1

I'm reposting this from a Msft forum hoping to get more responses here. Apologies if that is frowned upon. ... I'm currently looking at refactoring an existing, large SSIS 2012 implementation that consists of about 55 projects and 360+ packages. The ETL framework that is in use has a "main" control package that reads from a database table and determines which packages are ready to execute (based on some dependency logic) and then uses an Execute Process task within a loop that calls dtexec with the arguments:

/C start Dtexec /SQL "SomePackagePath" /SERVER "someserver"

This design allows the loop to execute a package and then immediately iterate because it doesn't wait for the package to respond (aka complete with a failure or success) so it can quickly kick off as many packages are ready to execute. A SQL Agent job is used to call this package every few minutes so that it can pick up any packages that have had their dependencies satisfied since the last execution and kick those off.

It's a a clever design but has some problems such as decentralized exception handling (since the parent package is unaware of what is happening in the "asynchronous" dtexec calls.

My biggest concern is that by executing packages, not with the Execute Package Task but with the Execute Process Task, and spinning up many dtexecs, the framework is not leveraging SSIS's ability to handle threading, memory consumption, etc. across all running packages and executables because it is simply unaware of them. It's essentially like using an Execute Package Task with the ExecuteOutOfProcess property set to true.

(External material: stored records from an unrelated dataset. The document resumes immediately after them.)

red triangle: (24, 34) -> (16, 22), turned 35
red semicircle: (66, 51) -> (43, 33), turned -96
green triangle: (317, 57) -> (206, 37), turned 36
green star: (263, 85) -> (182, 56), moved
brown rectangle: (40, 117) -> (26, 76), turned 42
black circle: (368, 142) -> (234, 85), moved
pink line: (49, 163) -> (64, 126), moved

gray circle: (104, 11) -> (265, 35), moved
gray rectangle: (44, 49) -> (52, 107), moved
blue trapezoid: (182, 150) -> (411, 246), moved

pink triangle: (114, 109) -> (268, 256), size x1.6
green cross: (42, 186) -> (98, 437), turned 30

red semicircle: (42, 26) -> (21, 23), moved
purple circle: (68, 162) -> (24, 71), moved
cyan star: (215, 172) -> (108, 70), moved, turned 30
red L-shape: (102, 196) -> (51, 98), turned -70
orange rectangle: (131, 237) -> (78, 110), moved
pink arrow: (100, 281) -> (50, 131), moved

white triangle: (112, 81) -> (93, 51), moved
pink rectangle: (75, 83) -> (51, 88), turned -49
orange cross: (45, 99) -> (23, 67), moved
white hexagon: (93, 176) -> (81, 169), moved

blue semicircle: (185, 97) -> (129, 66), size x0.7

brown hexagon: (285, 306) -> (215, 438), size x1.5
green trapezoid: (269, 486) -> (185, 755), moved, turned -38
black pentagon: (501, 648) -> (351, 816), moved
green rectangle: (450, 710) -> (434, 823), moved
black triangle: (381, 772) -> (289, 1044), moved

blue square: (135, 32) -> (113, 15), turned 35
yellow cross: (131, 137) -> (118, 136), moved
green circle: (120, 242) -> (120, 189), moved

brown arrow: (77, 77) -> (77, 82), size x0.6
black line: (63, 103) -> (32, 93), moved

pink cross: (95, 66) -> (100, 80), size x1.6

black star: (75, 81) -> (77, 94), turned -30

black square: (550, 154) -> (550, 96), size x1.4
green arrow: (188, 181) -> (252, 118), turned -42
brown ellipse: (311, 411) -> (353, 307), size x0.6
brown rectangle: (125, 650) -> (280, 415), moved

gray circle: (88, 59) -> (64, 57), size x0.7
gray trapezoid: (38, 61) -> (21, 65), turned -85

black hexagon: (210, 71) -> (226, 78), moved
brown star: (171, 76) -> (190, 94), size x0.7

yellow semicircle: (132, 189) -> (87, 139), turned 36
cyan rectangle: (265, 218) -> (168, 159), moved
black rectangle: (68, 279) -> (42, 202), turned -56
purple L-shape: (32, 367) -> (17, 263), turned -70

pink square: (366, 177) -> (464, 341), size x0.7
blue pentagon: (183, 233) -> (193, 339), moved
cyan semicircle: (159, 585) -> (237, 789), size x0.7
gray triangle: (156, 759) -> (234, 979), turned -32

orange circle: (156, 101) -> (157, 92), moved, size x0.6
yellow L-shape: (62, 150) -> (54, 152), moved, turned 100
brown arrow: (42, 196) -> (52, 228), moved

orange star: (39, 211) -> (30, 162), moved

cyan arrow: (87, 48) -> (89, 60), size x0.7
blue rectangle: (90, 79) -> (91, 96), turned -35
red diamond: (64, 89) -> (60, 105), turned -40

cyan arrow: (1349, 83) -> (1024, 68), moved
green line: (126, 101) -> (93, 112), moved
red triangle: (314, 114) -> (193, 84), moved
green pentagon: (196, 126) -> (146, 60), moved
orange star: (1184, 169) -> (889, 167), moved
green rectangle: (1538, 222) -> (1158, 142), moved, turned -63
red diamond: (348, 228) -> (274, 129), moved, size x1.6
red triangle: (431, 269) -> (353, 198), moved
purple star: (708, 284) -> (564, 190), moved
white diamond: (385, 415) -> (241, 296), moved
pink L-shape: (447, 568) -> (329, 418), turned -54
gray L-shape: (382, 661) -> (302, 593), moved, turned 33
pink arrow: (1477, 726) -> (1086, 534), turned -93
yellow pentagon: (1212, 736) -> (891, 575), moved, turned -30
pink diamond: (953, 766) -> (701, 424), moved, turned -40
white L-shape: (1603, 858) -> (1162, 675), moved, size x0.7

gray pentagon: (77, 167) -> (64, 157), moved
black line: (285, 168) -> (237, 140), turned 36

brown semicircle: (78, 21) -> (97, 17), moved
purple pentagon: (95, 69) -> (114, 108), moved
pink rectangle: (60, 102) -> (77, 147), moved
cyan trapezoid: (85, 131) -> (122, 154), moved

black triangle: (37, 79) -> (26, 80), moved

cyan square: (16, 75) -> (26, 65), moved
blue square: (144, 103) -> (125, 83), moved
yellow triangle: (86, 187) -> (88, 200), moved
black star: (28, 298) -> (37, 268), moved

I'm wondering how much risk is introduced by this design and if there are any approaches I can take to minimize the risk of excess resource consumption. I apologize for not having an exact question here but would really appreciate any guidance anyone might have.

d.elish
  • 29
  • 3
  • This seems like a design that was created to solve a problem that escapes the both of us. – Eric Hauenstein Sep 01 '15 at 16:02
  • 2
    I would assume the design pattern is exactly as you state: get the packages started as soon as possible and don't let a failure in a child package impede the ability to start the next package. As long as there is *some* process *somewhere* that actually goes looking for failures, then I have no hatred for this. Since this is 2012, I'd be curious if they had a reason for not just running the packages in async mode from the SSISDB catalog but perhaps this design pattern was originally implemented on a 2005/2008 system. – billinkc Sep 01 '15 at 16:08
  • This was implemented pre-SSIS 2012. The framework does look for failure and ensures that dependencies are met prior to executing additional packages. Do you not see an issue with resource management being that each dtexec is not aware of what the other dtexecs are doing? – d.elish Sep 01 '15 at 16:13
  • Eric - the intention of the design was to create a metadata-driven dependency framework that allows for parallelism. It accomplishes this but at the cost of centralized exception handling and the overhead of kicking off a bunch of dtexecs. I'm all ears as to any better way to accomplish this. – d.elish Sep 01 '15 at 16:20

0 Answers0